Dann wählte er sich eine Bambusstange, die drei Meter lang war, und zwei kleinere. Die kurzen steckte er so in die Erde, daß die Spitzen sich kreuzten. Dann band er sie mit seinem Rucksackriemen zusammen, steckte darauf das eine Ende der langen Bambusstange in das Loch in der Kalkwand, und legte das andere zwischen die Kreuzung der beiden kurzen Stangen.

Er hatte nicht Zeit, Wände aus Bambusrohr zu machen. Das konnte er morgen tun. Für heute begnügte er sich mit einer einzelnen Mittelstange an jeder Seite.

Dann pflückte er die größten Pisangblätter, die er finden konnte, und legte eine dicke Schicht davon von der Dachstange abwärts, über beide Seiten. Unten legte er Steine auf die Blätter, damit des Nachts kein Getier hereinkommen konnte.

Das Segeltuch seines Rucksackes spannte er wie eine Tür zwischen die beiden gekreuzten Stangen. Unten deckte es nicht, aber er half mit Pisangblättern nach. Das oberste Dreieck ließ er frei, damit Luft und Licht hereinkommen konnten.

Er stand einen Augenblick und bewunderte sein Werk. Dann machte er Feuer vor der Hütte und kochte sich eine herrliche Suppe aus Schiffszwieback, Dosenfleisch und den frischen Bananen, die er unterwegs gepflückt hatte.

Während er aß, begann etwas in den hohen Bäumen hinter ihm zu flöten und zu schnattern.
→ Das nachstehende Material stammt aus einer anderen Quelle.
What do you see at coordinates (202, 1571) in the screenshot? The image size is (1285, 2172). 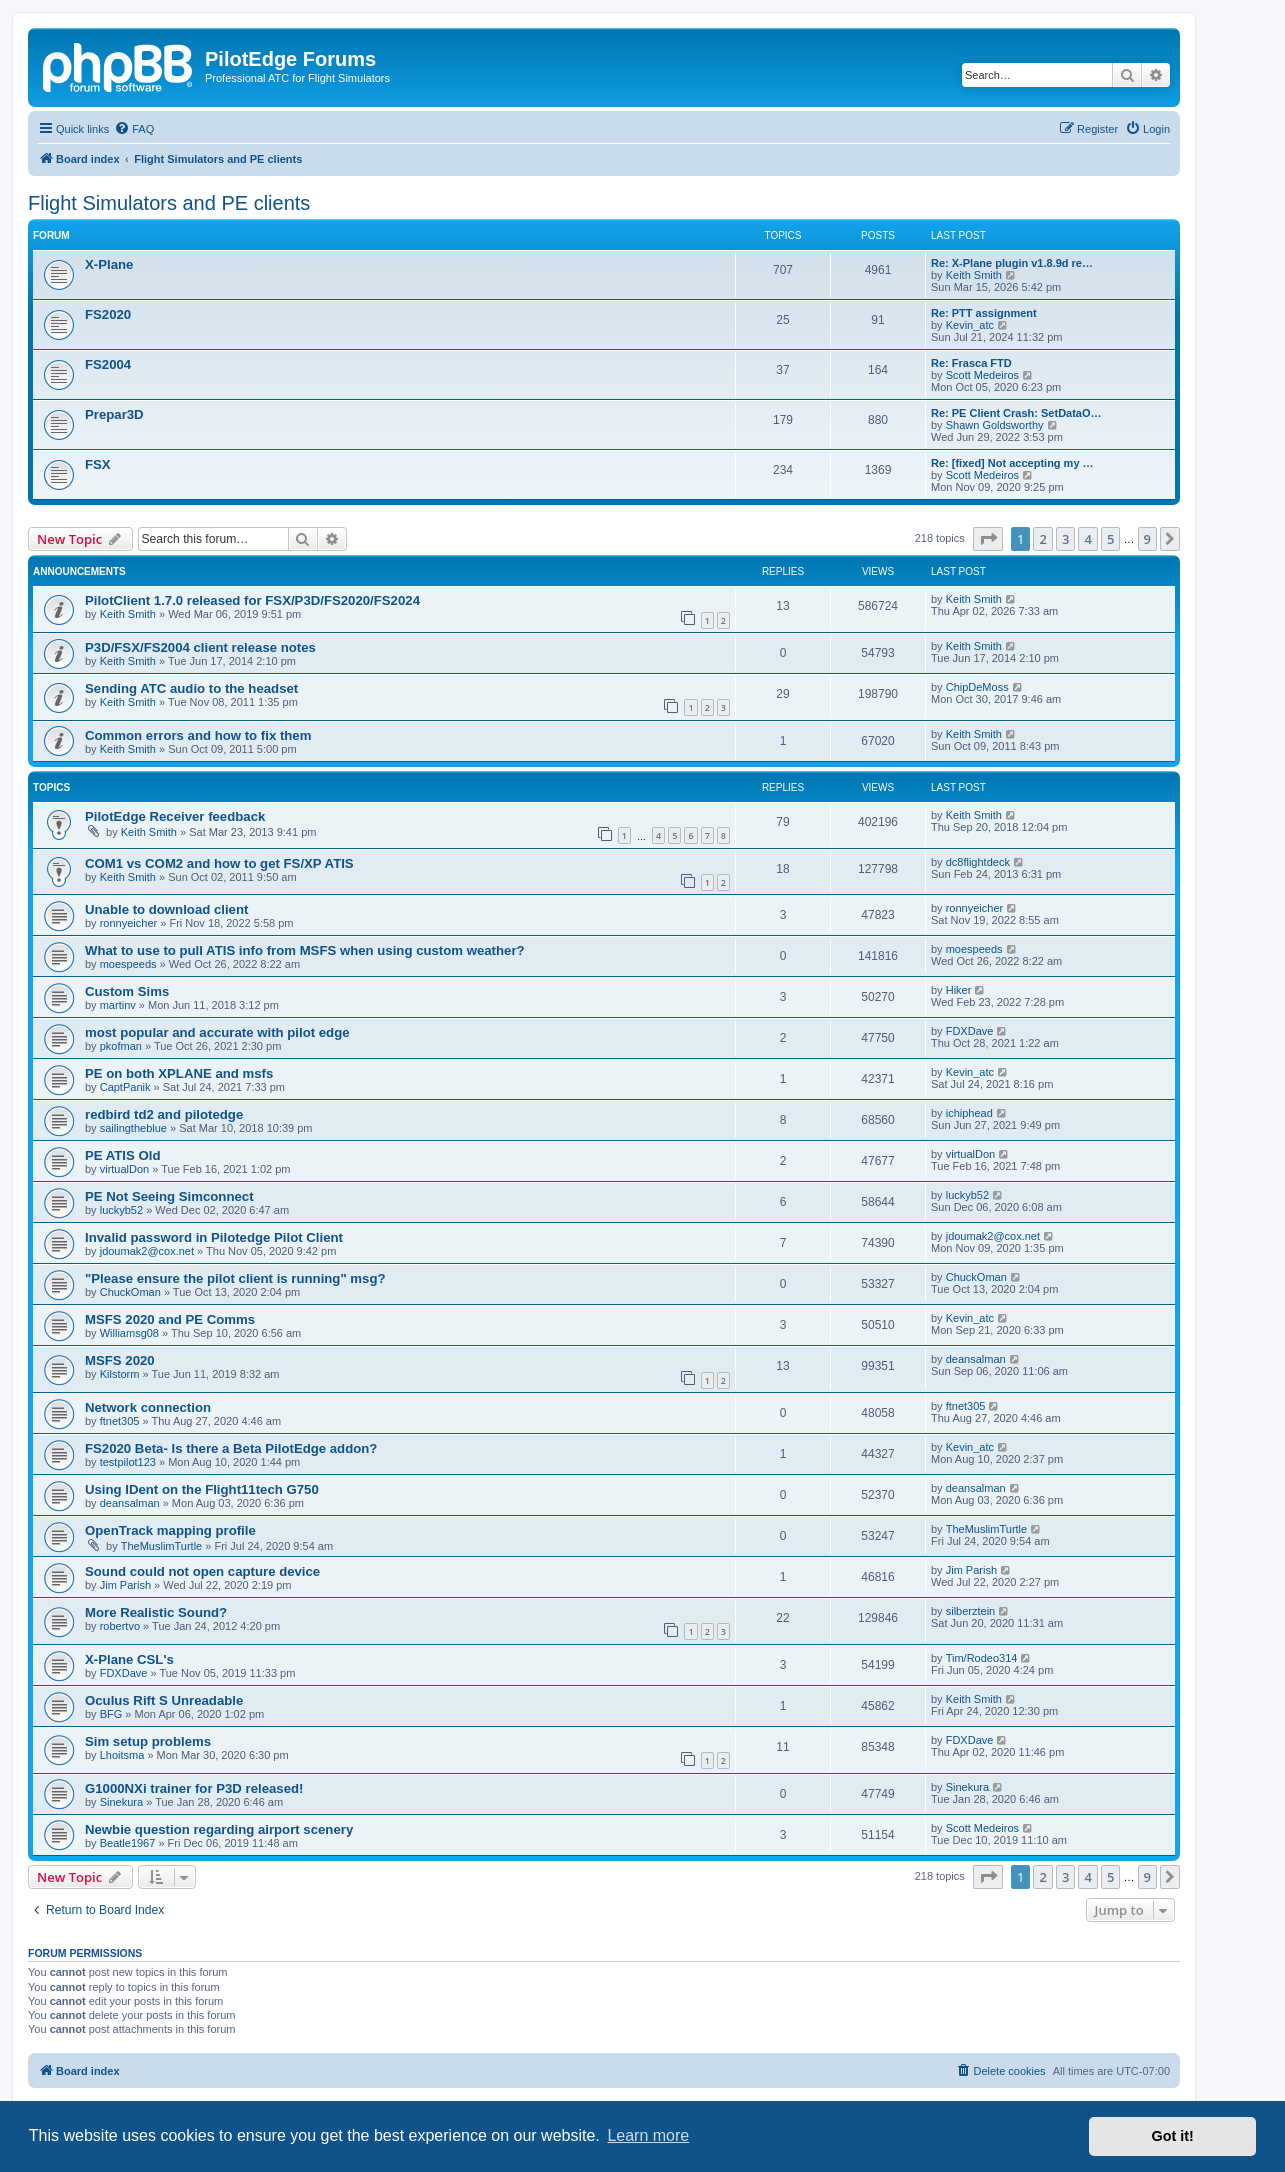 I see `Sound could not open capture device` at bounding box center [202, 1571].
Es sah aus, wie eine Schar großer Vögel, die nach Haus kamen und Nachtlogis in den Zweigen suchten; aber es klang nicht wie Vogelgeschrei, eher wie Ratten, die sich balgten, oder kleine Affen, die sich zankten.

Er wußte nicht, was es war, und war zu faul, um aufzustehen und nachzusehen.

Die Papageien mischten sich mit ihrem heiseren Geschrei in den Streit. Er mußte an die Krähen denken, wenn sie sich zur Abendzeit in die Bäume setzen, und wieder wurde ihm weich ums Herz. Aber das dauerte nur einen Augenblick.

Satt, müde und mit sich selbst zufrieden, legte er sich auf weichem Moos zum Schlaf nieder, in seine wollene Decke eingehüllt.

Es wurde still in den Baumkronen. Schließlich war nur noch das ferne Geplätscher des kleinen Wasserfalls zu hören. Es erinnerte ihn an die Wassermühlen in Groningen und wiegte ihn schnell in einen tiefen und gesunden Schlaf.